I definitely would prefer 1; go with simplicity unless profiling
shows a bottleneck.

[...]

> > > 2. I put much thought into what to do with overall_alpha.
> > >    Spreading overall_alpha evenly over both dimensions is correct for
> > >    all situations except for when scaling an image in one dimension
> > >    only.  In this case you would obviously want to multiply that
> > >    dimension by overall_alpha (when overall_alpha != 1.0), instead of
> > >    sqrt(overall_alpha).  Note that GTK+ currently doesn't support
> > >    scaling in one dimension, but setting up the vectors in this
> > >    fashion takes into account the future evolution of the code.
> > >
> > >    I ended up deciding that the cleanest solution is to evenly
> > >    distribute overall_alpha across the x/y dimension.  The one corner
> > >    case mentioned above can easily be handled by multipling the
> > >    one vector used by the additional constant of sqrt(overall_alpha).
> > >
> > >    An alternative solution that is equally correct is to force the
> > >    *make-weights functions to *always* return tables that sum to 1.0
> > >    (rather than to overall_alpha).  And then move the multiplication of
> > >    overall_alpha to the conversion function.  This would be slighly
> > >    slower, but might be considered more mathematically pure.
> >
> > This is almost certainly the right thing to do. The overall alpha
> > has nothing to do with the structure of the filter tables; it's
> > just included in the filter tables as an optimization to speed
> > things up.
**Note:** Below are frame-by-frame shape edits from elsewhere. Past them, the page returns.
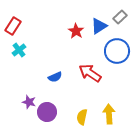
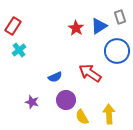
gray rectangle: rotated 64 degrees counterclockwise
red star: moved 3 px up
purple star: moved 3 px right
purple circle: moved 19 px right, 12 px up
yellow semicircle: rotated 42 degrees counterclockwise
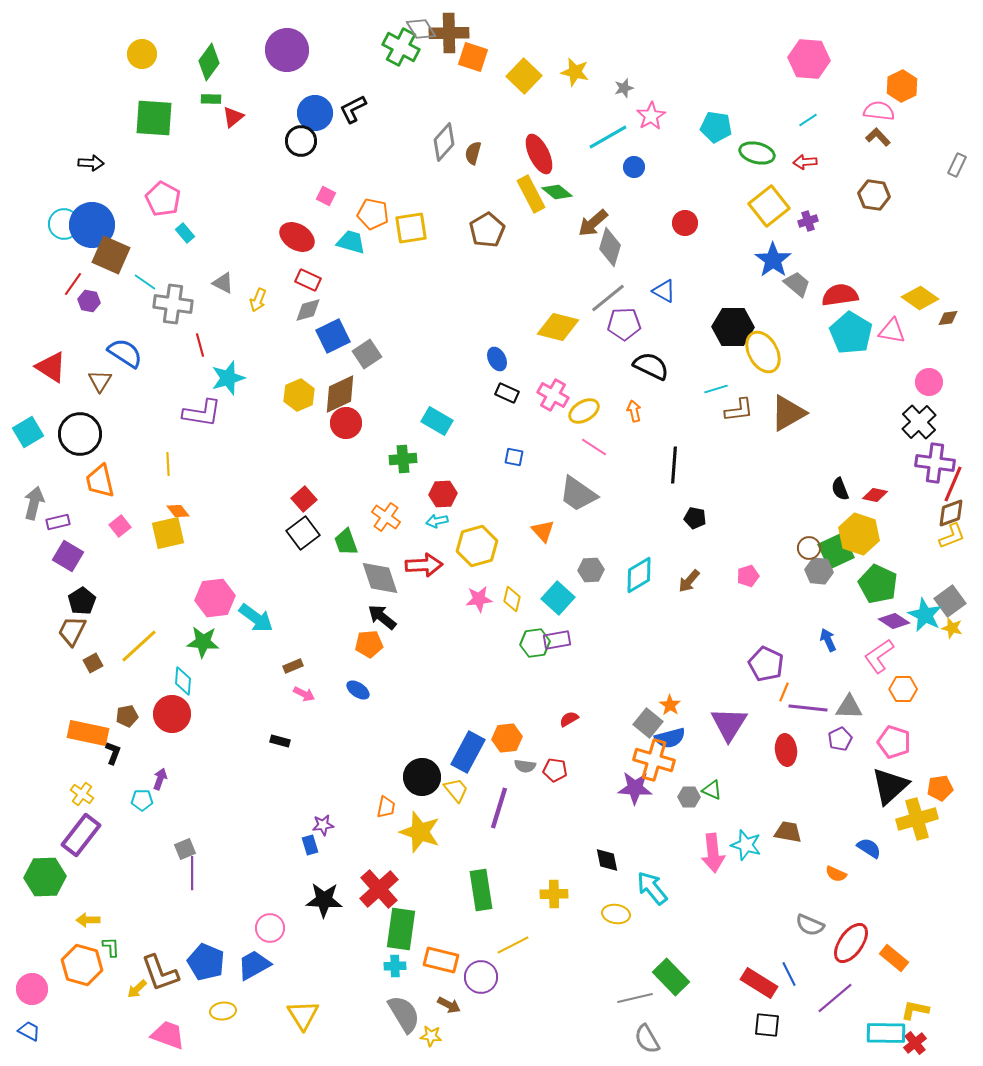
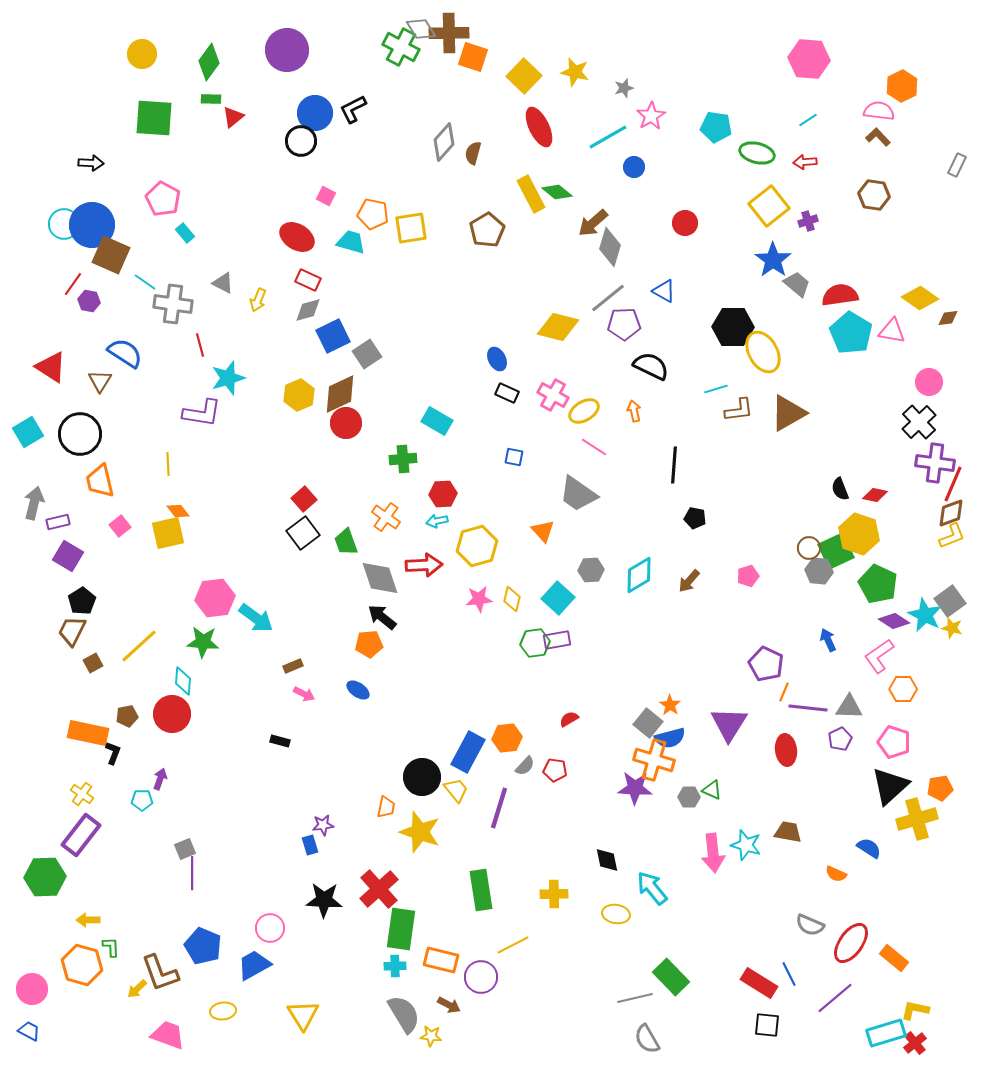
red ellipse at (539, 154): moved 27 px up
gray semicircle at (525, 766): rotated 55 degrees counterclockwise
blue pentagon at (206, 962): moved 3 px left, 16 px up
cyan rectangle at (886, 1033): rotated 18 degrees counterclockwise
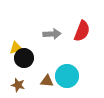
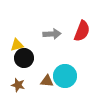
yellow triangle: moved 1 px right, 3 px up
cyan circle: moved 2 px left
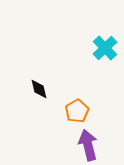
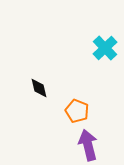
black diamond: moved 1 px up
orange pentagon: rotated 20 degrees counterclockwise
It might even make sense to drop the optimization entirely
> > and do it when computing each pixel if that would simplify dealing
> > with roundoff errors.
>
> It's not clear to me whether you are suggesting that the tables should
> sum to 1.0 or to overall_alpha as being "the right thing to do".  :)

I was saying that the X and Y vectors should sum to 1, not to
sqrt(overall_alpha).

[...]

> Speaking of function name confusion, our mediaLib expert had this
> question about function naming in GTK+:
>
> I am confused by the notation of 0888 and 8880 on function names
> in this file.  First I thought 0 is used to mark the alpha channel.
> But if that's the case, then gdk_rgb_convert_0888_br() and
> gdk_rgb_convert_8880_br() should exchange their names

is that there is no overall convention that covers all of GDK
and gdk-pixbuf. Different portions have different conventions.

[...]

> Have you ever considered making the scale/composite functions allow
> the user to specify their own interpolation table/vectors?

If we reworked the API as I sketched out yesterday, this would
certainly be possible. I'm not sure it's actually useful ...
the current API already has too much flexibility for most people
in choice of filtering.

Regards,
Owen